PROVIDED ENTRIES START
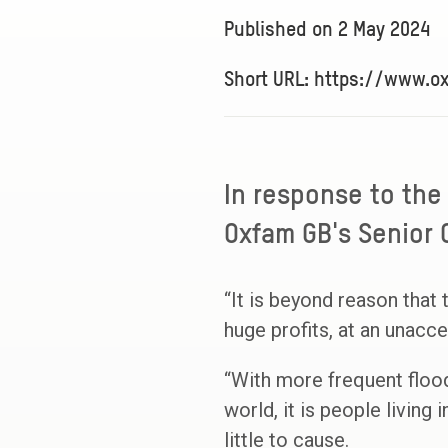
Published on
2 May 2024
Short URL: https://www.o
In response to the
Oxfam GB's Senior C
“It is beyond reason that 
huge profits, at an unacc
“With more frequent floo
world, it is people living 
little to cause.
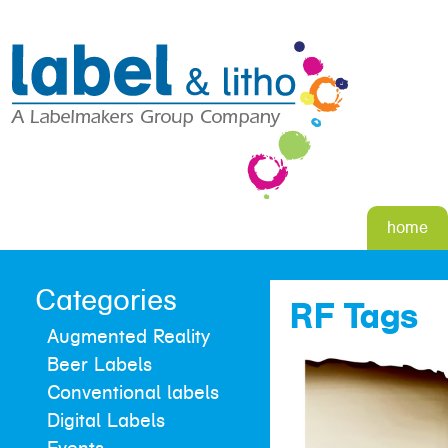
home
Categories
RF Tags
Augmented Reality
Beer Labels
Conventional labels
Digital Labels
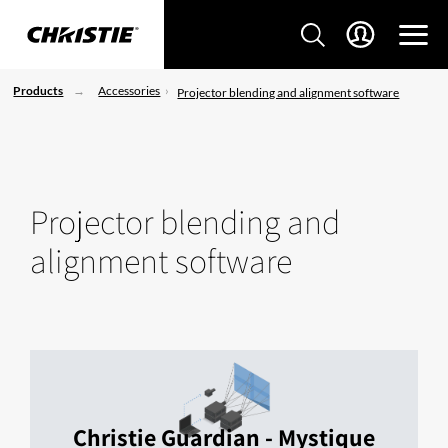
Products
Accessories
Projector blending and alignment software
Projector blending and
alignment software
Christie Guardian - Mystique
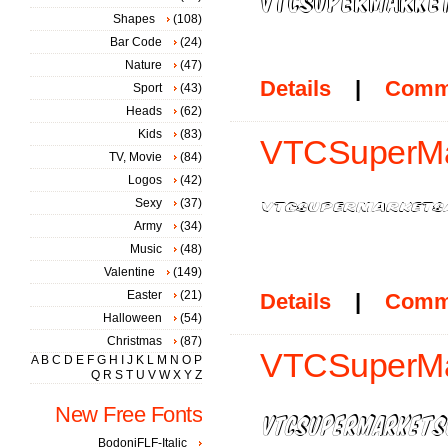
Shapes
(108)
Bar Code
(24)
Nature
(47)
Details
|
Comm
Sport
(43)
Heads
(62)
Kids
(83)
VTCSuperMar
TV, Movie
(84)
Logos
(42)
Sexy
(37)
Army
(34)
Music
(48)
Valentine
(149)
Easter
(21)
Details
|
Comm
Halloween
(54)
Christmas
(87)
VTCSuperMar
A
B
C
D
E
F
G
H
I
J
K
L
M
N
O
P
Q
R
S
T
U
V
W
X
Y
Z
New Free Fonts
BodoniFLF-Italic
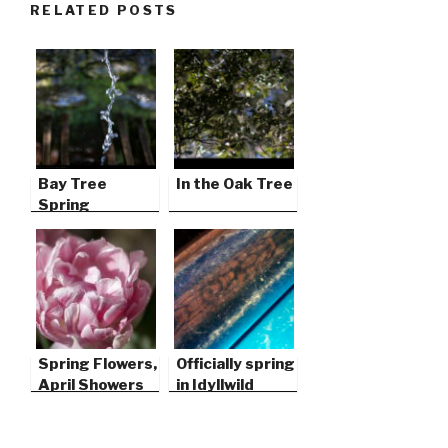
RELATED POSTS
Bay Tree
In the Oak Tree
Spring
Spring Flowers,
Officially spring
April Showers
in Idyllwild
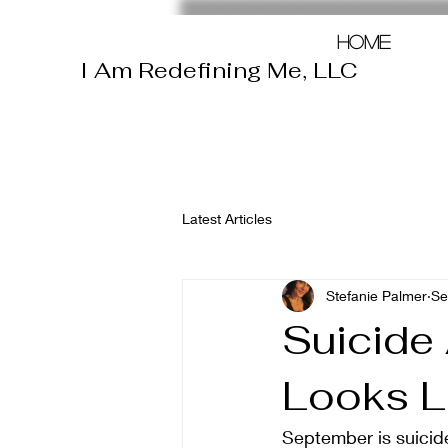
Home
I Am Redefining Me, LLC
Latest Articles
Stefanie Palmer
Se
Suicide
Looks L
September is suicid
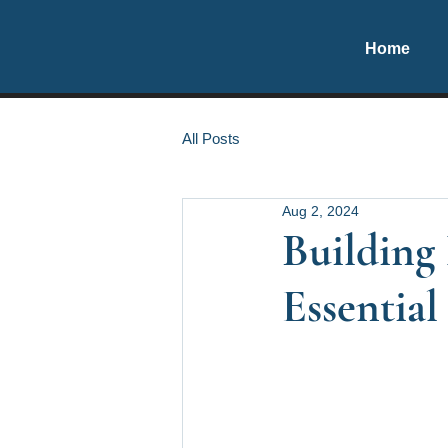
Home
All Posts
Aug 2, 2024
Building 
Essential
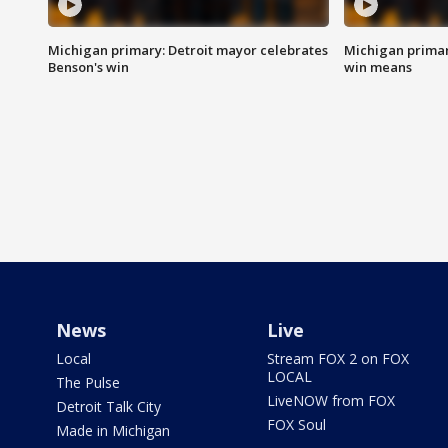
Michigan primary: Detroit mayor celebrates
Michigan primar
Benson's win
win means
News
Live
Local
Stream FOX 2 on FOX
LOCAL
The Pulse
LiveNOW from FOX
Detroit Talk City
FOX Soul
Made in Michigan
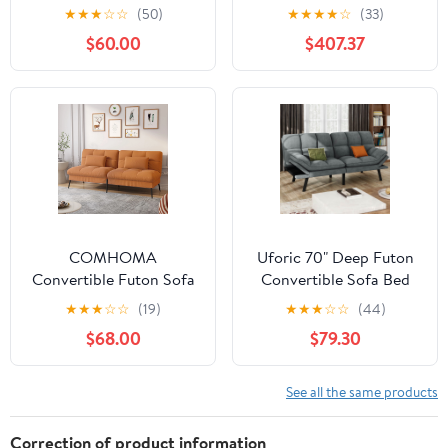
Convertible Folding
Oregon Trail Saddle
★
★
★
☆
☆
(50)
★
★
★
★
☆
(33)
Futon Sofa Bed with 2
Mattress-Storage
$60.00
$407.37
Cup Holders, Black
Drawers
COMHOMA
Uforic 70" Deep Futon
Convertible Futon Sofa
Convertible Sofa Bed
Bed Upholstered Futon
with Adjustable
★
★
★
☆
☆
(19)
★
★
★
☆
☆
(44)
Couch Fabric Sleeper
Backrest, Cat-Scratch-
$68.00
$79.30
Sofa, Cinnamon Brown
Proof Fabric Sleeper
Couch
See all the same products
Correction of product information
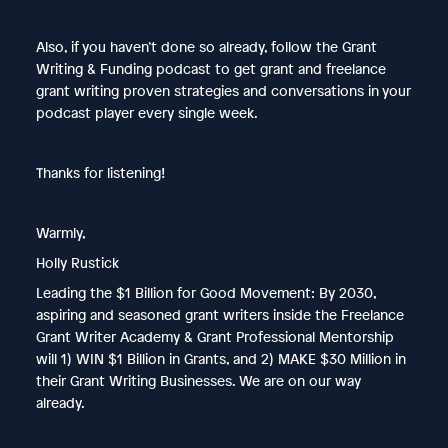
Also, if you haven’t done so already, follow the Grant
Writing & Funding podcast to get grant and freelance
grant writing proven strategies and conversations in your
podcast player every single week.
Thanks for listening!
Warmly,
Holly Rustick
Leading the $1 Billion for Good Movement: By 2030,
aspiring and seasoned grant writers inside the Freelance
Grant Writer Academy & Grant Professional Mentorship
will 1) WIN $1 Billion in Grants, and 2) MAKE $30 Million in
their Grant Writing Businesses. We are on our way
already.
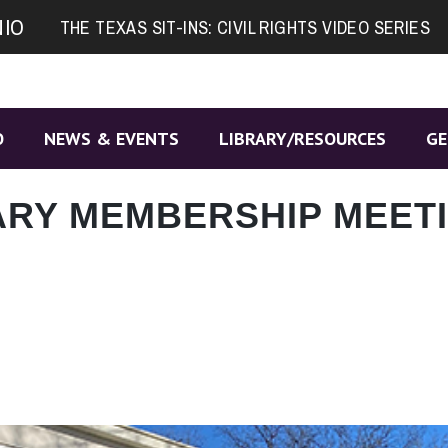
NIO
THE TEXAS SIT-INS: CIVIL RIGHTS VIDEO SERIES
O
NEWS & EVENTS
LIBRARY/RESOURCES
GE
ARY MEMBERSHIP MEET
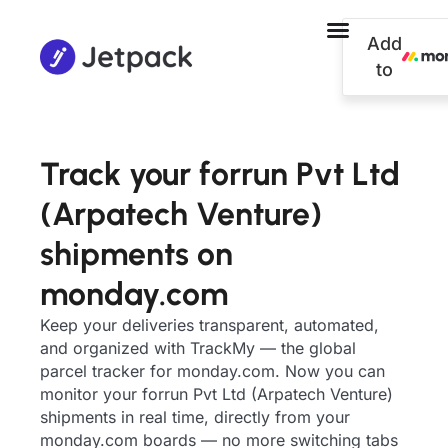
Add
to
Track your forrun Pvt Ltd
(Arpatech Venture)
shipments on
monday.com
Keep your deliveries transparent, automated,
and organized with TrackMy — the global
parcel tracker for monday.com. Now you can
monitor your forrun Pvt Ltd (Arpatech Venture)
shipments in real time, directly from your
monday.com boards — no more switching tabs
PROVIDED ENTRIES END
§ THE TASK: Keep the pictures out of the copy and write out the data exactly as it stands.

§ ANSWER BOX:
Published on
2 May 2024
Short URL: https://www.o
In response to the
Oxfam GB's Senior C
“It is beyond reason that 
huge profits, at an unacc
“With more frequent floo
world, it is people living 
little to cause.
home
Categories
RF Tags
Augmented Reality
Beer Labels
Conventional labels
Digital Labels
Products
Accessories
Projector blending and alignment software
Projector blending and
alignment software
Christie Guardian - Mystique
Shapes
(108)
Bar Code
(24)
Nature
(47)
Details
|
Comm
Sport
(43)
Heads
(62)
Kids
(83)
VTCSuperMar
TV, Movie
(84)
Logos
(42)
Sexy
(37)
Army
(34)
Music
(48)
Valentine
(149)
Easter
(21)
Details
|
Comm
Halloween
(54)
Christmas
(87)
VTCSuperMar
A
B
C
D
E
F
G
H
I
J
K
L
M
N
O
P
Q
R
S
T
U
V
W
X
Y
Z
New Free Fonts
BodoniFLF-Italic
RELATED POSTS
Bay Tree
In the Oak Tree
Spring
Spring Flowers,
Officially spring
April Showers
in Idyllwild
Home
I Am Redefining Me, LLC
Latest Articles
Stefanie Palmer
Se
Suicide
Looks L
September is suicid
Home
All Posts
Aug 2, 2024
Building 
Essential
Michigan primary: Detroit mayor celebrates
Michigan primar
Benson's win
win means
News
Live
Local
Stream FOX 2 on FOX
LOCAL
The Pulse
LiveNOW from FOX
Detroit Talk City
FOX Soul
Made in Michigan
Convertible Folding
Oregon Trail Saddle
★
★
★
☆
☆
(50)
★
★
★
★
☆
(33)
Futon Sofa Bed with 2
Mattress-Storage
$60.00
$407.37
Cup Holders, Black
Drawers
COMHOMA
Uforic 70" Deep Futon
Convertible Futon Sofa
Convertible Sofa Bed
Bed Upholstered Futon
with Adjustable
★
★
★
☆
☆
(19)
★
★
★
☆
☆
(44)
Couch Fabric Sleeper
Backrest, Cat-Scratch-
$68.00
$79.30
Sofa, Cinnamon Brown
Proof Fabric Sleeper
Couch
See all the same products
Correction of product information
Also, if you haven’t done so already, follow the Grant
Writing & Funding podcast to get grant and freelance
grant writing proven strategies and conversations in your
podcast player every single week.
Thanks for listening!
Warmly,
Holly Rustick
Leading the $1 Billion for Good Movement: By 2030,
aspiring and seasoned grant writers inside the Freelance
Grant Writer Academy & Grant Professional Mentorship
will 1) WIN $1 Billion in Grants, and 2) MAKE $30 Million in
their Grant Writing Businesses. We are on our way
already.
NIO
THE TEXAS SIT-INS: CIVIL RIGHTS VIDEO SERIES
O
NEWS & EVENTS
LIBRARY/RESOURCES
GE
ARY MEMBERSHIP MEET
Add
to
Track your forrun Pvt Ltd
(Arpatech Venture)
shipments on
monday.com
Keep your deliveries transparent, automated,
and organized with TrackMy — the global
parcel tracker for monday.com. Now you can
monitor your forrun Pvt Ltd (Arpatech Venture)
shipments in real time, directly from your
monday.com boards — no more switching tabs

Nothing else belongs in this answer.